Vance depicts failed attempts at understanding between human cultures. The most extreme case is the conversation between Kergan Banbeck and the Weaponeer in The Dragon Masters, but there are a lot more examples strewn across Vance's body of work.
"I heard you distinctly," replied the Weaponeer. "Your words have no meaning, they are absurdities, paradoxes.
(Jack Vance: The Dragon Masters)
"Can you not understand me?" barked Kergan Banbeck in exasperation. He glanced at the sacerdote, an act of questionable decorum, then performed in a manner completely unconventional: "Sacerdote, how can I deal with this blockhead? He does not seem to hear me."

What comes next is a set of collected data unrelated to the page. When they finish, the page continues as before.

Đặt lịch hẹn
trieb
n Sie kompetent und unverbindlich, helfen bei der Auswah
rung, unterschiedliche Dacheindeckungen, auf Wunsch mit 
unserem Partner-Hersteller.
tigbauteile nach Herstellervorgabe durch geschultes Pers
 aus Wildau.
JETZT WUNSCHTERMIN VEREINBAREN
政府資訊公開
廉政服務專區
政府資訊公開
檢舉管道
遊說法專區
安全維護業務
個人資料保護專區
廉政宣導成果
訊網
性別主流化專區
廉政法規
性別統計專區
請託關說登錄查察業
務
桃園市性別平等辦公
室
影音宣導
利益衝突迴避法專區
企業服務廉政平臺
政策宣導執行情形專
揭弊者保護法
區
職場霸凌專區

The sacerdote moved a step nearer, his face as bland and blank as before. Living by a doctrine which proscribed active or intentional interference in the affairs of other men, he could make to any question only a specific and limited answer. "He hears you, but there is no meeting of ideas between you. His thought-structure is derived from that of his masters. It is incommensurable with yours. As to how you must deal with him, I cannot say." [..] The sacerdote reflected. "He speaks not nonsense, but rather a language you fail to understand. You can make him understand your language by erasing all knowledge and training from his mind, and replacing it with patterns of your own."
(ibid.)
There are few aliens in Vance's stories: humans are more than weird enough. Not to be able to understand an alien mentality is unsettling; not to be able to do the same with a human one is even more so. For Vance, like for Max Weber, human societies are "suspended in webs of meaning they themselves have spun". But the configuration of those webs can diverge radically, even if their outer strands are attached to the same physical universe and a common human nature.

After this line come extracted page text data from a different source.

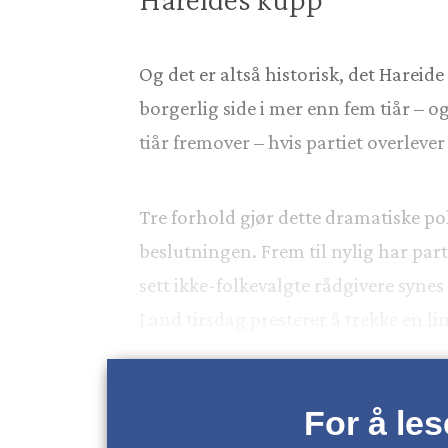
Og det er altså historisk, det Hareide
borgerlig side i mer enn fem tiår – o
tiår fremover – hvis partiet overlever
Tre forhold gjør dette dramatiske poli
beslutningen. Frem til nylig har par
sett ikke-folkevalgte rådgivere synes
Land tirsdag presterer å trekke en lin
For å le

Vance and Lem are both satirists. In the case of the former it's a little difficult to see because of all the pulpy adventure, but it's there. Many passages from the Dying Earth books are reminiscent of Lem's Star Diaries, with their bizarre societies and strange cosmovisions. Both authors have penned roughly comparable satires of bureaucracy (Dodkin's Job and Memoirs Found in a Bathtub). Both authors have made fun of academic culture (compare the beginning of The Futurological Congress with the conclave of xenologists in Night Lamp).
Another similarity is that they share an uncanny ability to coin new words that sound just about right. Take for example the creative insults used by the robots to denigrate humankind in the eleventh voyage of the Star Diaries, or the ones directed at people who violate the societal norms of the utopia described in Vance's Wyst.
The apartments were originally intended to house male or female couples, or mated couples, but the philosophy was denounced as "sexivationist", and apartment assignments are now made at random, though often persons will trade about.
(Jack Vance: Wyst)
"Port Mar is hardly notable for sophistication; the Rhunes, however, consider Port Mar a most worldly place, characterized by shameless alimentation, slackness, laxity and a kind of bestial lasciviousness to which they apply the term 'sebalism'.
(Jack Vance: Marune)
Rearding female characters, neither Vance nor Lem posssess any remarkable skill at depicting them. Gustave Flaubert they are not.
Finally, Vance is no stranger to the Borgean delights of fictional erudite books and the reviews thereof. He did a little of that in the Demon Princes novels, which feature extracts form the work of a pompous philosopher-sociologist, Baron Boddisey. Although Vance hasn't devoted an entire book to reviews of imaginary texts, like Lem did in A Perfect Vacuum.